Want to pitch in at your local animal shelter but don't know how? LHJ spoke to Jennifer Bristol, director of operations at Animal Haven, a nonprofit organization that finds new homes for abandoned dogs and cats, about little ways you can make a difference in the lives of shelter animals. Shelters always need more volunteers, especially during the weekends when they're at their busiest.
To Do

  • Lend a hand at fund-raising and outreach events hosted by your local shelter. Common activities include greeting guests, setting up and breaking down tables, etc.
  • Hold a supply drive or garage sale to benefit a shelter. If your kids want to get involved, they could set up a collection box at their school or ask their friends for donations instead of birthday presents.
  • Assist with adoptions.
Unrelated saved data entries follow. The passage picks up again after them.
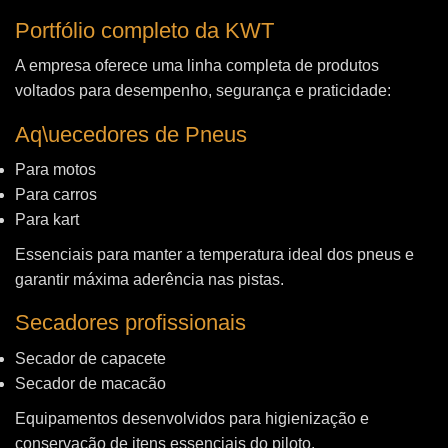
Portfólio completo da KWT
A empresa oferece uma linha completa de produtos
voltados para desempenho, segurança e praticidade:
Aq\uecedores de Pneus
Para motos
Para carros
Para kart
Essenciais para manter a temperatura ideal dos pneus e
garantir máxima aderência nas pistas.
Secadores profissionais
Secador de capacete
Secador de macacão
Equipamentos desenvolvidos para higienização e
conservação de itens essenciais do piloto.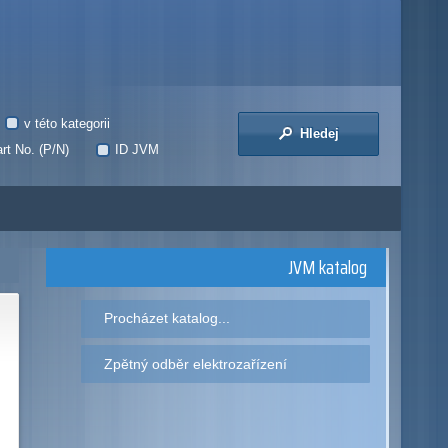
v této kategorii
Hledej
rt No. (P/N)
ID JVM
JVM katalog
Procházet katalog...
Zpětný odběr elektrozařízení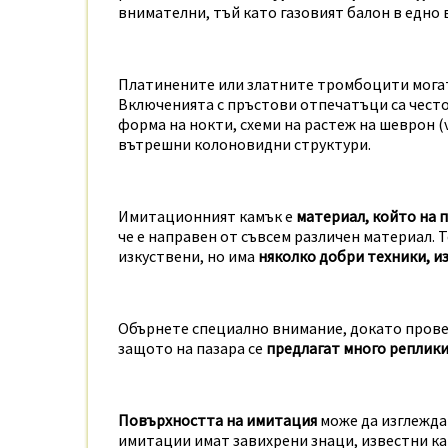
внимателни, тъй като газовият балон в едно 
Платинените или златните тромбоцити могат
Включенията с пръстови отпечатъци са често
форма на нокти, схеми на растеж на шеврон (
вътрешни колоновидни структури.
Имитационният камък е
материал, който на п
че е направен от съвсем различен материал. 
изкуствени, но има
няколко добри техники, из
Обърнете специално внимание, докато провер
защото на пазара се
предлагат много реплики
Повърхността на имитация
може да изглежда 
имитации имат завихрени знаци, известни кат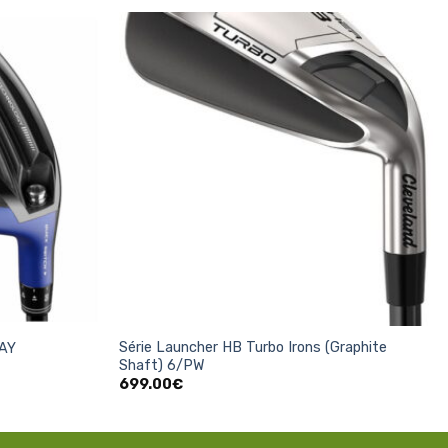
Ajouter
Ajouter
à la
à la
liste
liste
d’envies
d’envies
+
Série Launcher HB Turbo Irons (Graphite
WAY
Shaft) 6/PW
699.00
€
Introduce people to the animals and answer their questions about owning a pet.
  • Foster a dog or cat for a week.
  • Walk dogs and pet cats.
  • Bathe, groom, and feed animals.

To Donate

  • Postage stamps (uncancelled): Donated stamps are used to help send thank-you letters to donors, pay bills, and send grant applications.
  • All-meat baby food (no onion powder): Dog and cats can eat baby food, but check the label: Onion powder can be toxic.
  • Bath towels, sheets, blankets: Worn-down towels are perfect for drying animals after their baths, lining pet cages, and providing warm and comfy bedding.
  • Goldenseal liquid extract (no alcohol): A natural antibacterial agent, goldenseal helps treat upper respiratory tract problems for cats that have feline leukemia virus (FELV) or feline immunodeficiency virus (FIV).
  • Dye and fragrance-free detergent: Some cats and dogs are allergic to additives.
  • Paper towels
  • Canned cat and dog food
  • Cat carriers/dog crates
  • Dog/cat toys
  • Dog leashes

More Great Resources

The American Society for the Prevention of Cruelty to Animals helps serve and save victims of animal cruelty. On their Web site, you can learn how to adopt a pet, pay off your vet bills, and more.

 

The Humane Society of the United States is the largest animal protection agency in the country, and advocates for pets, farm animals, and wildlife. Aside from hosting shelters and mobile veterinary clinics, the Humane Society looks into animal cruelty cases and helps shape public policy.

 

Animal Sheltering: A Program of the Humane Society of the United States gives advice and guidelines on how to run a shelter and how to improve local animal care.